### Exercise material
□ □ □ □ □

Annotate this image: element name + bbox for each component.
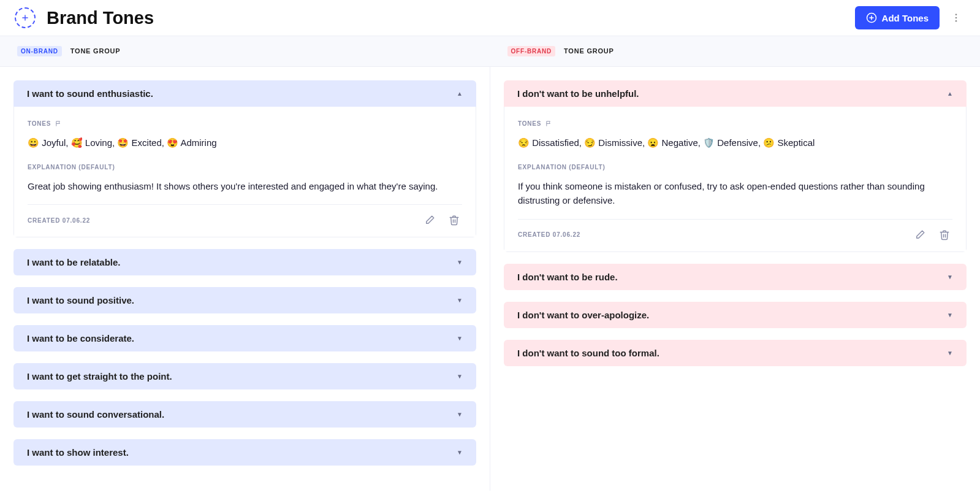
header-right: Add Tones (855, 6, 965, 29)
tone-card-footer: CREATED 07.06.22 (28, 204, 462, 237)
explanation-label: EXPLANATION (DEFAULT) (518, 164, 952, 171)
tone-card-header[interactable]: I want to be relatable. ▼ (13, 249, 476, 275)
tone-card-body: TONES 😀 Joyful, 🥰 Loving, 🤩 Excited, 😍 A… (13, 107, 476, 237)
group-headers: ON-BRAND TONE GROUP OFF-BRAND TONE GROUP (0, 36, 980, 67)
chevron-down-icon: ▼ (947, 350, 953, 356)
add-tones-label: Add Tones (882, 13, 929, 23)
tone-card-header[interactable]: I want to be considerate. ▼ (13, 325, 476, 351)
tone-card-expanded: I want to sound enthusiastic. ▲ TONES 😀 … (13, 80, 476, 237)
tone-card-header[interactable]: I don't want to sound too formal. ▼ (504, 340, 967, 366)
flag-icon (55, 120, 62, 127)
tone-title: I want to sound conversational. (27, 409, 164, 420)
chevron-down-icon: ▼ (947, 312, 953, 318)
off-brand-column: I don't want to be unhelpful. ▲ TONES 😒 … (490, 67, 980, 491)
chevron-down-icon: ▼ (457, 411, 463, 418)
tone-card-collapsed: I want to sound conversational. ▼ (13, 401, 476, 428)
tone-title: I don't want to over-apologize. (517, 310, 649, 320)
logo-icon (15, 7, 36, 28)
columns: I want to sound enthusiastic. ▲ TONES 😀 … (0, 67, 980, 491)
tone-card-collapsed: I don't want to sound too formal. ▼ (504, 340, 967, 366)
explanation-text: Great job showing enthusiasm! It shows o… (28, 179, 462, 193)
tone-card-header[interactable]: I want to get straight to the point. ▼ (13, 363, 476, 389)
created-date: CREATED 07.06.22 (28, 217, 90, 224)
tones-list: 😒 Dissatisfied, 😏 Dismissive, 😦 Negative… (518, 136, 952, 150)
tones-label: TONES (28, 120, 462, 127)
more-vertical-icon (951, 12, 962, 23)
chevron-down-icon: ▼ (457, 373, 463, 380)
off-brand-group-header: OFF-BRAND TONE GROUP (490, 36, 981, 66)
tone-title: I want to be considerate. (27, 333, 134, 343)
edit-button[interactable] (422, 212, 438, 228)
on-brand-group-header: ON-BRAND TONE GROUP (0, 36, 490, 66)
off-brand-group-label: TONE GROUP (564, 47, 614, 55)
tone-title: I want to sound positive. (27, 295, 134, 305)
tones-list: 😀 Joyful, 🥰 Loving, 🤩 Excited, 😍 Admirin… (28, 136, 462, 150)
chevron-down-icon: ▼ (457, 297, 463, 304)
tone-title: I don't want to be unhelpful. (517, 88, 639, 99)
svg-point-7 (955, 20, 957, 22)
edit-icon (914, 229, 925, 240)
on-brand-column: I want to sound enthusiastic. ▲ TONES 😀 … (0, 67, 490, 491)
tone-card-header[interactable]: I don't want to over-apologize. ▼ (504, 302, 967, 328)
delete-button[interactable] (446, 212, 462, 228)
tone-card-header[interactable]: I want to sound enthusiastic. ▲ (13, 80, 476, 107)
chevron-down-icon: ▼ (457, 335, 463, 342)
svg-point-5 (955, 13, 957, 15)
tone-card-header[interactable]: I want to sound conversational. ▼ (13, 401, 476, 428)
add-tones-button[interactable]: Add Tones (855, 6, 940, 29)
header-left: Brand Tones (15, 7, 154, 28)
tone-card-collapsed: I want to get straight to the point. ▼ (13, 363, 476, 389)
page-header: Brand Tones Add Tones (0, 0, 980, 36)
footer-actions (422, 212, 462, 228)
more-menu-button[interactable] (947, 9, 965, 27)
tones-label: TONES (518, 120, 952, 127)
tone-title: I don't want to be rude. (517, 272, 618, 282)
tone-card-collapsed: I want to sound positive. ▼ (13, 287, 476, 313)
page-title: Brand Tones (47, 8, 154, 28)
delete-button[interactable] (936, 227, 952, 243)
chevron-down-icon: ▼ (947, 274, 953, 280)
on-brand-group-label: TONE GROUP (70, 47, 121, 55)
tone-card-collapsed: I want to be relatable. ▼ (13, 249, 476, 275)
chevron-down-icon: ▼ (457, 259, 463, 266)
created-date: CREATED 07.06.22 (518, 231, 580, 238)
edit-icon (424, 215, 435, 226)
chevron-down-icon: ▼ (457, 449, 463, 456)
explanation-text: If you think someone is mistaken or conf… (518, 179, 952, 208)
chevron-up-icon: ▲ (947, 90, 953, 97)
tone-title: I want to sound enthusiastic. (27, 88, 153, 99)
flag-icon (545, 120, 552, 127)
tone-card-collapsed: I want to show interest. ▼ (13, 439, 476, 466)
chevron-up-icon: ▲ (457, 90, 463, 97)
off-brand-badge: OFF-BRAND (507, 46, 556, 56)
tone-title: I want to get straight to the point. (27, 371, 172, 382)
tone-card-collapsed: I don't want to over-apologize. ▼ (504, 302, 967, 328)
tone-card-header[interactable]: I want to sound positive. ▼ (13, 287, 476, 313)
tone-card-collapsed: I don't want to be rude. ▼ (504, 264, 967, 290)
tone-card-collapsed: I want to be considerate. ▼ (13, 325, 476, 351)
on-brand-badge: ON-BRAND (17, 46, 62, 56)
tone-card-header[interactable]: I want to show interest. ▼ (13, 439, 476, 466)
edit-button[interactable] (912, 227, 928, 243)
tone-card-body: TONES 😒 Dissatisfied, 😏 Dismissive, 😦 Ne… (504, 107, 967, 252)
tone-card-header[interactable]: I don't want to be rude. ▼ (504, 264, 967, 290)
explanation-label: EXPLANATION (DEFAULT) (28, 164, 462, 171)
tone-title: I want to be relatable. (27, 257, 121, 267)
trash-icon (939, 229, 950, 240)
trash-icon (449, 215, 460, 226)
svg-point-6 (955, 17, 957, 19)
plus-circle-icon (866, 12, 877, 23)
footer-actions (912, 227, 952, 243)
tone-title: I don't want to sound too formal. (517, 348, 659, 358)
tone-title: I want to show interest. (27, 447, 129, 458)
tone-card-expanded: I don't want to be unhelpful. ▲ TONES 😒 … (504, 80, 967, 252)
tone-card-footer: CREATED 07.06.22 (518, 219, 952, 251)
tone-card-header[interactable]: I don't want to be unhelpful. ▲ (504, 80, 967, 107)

□ □ □ □ □

Copy every line of the listing that contains the word "page".

### Exercise result
page-header: Brand Tones Add Tones (0, 0, 980, 36)
page-title: Brand Tones (47, 8, 154, 28)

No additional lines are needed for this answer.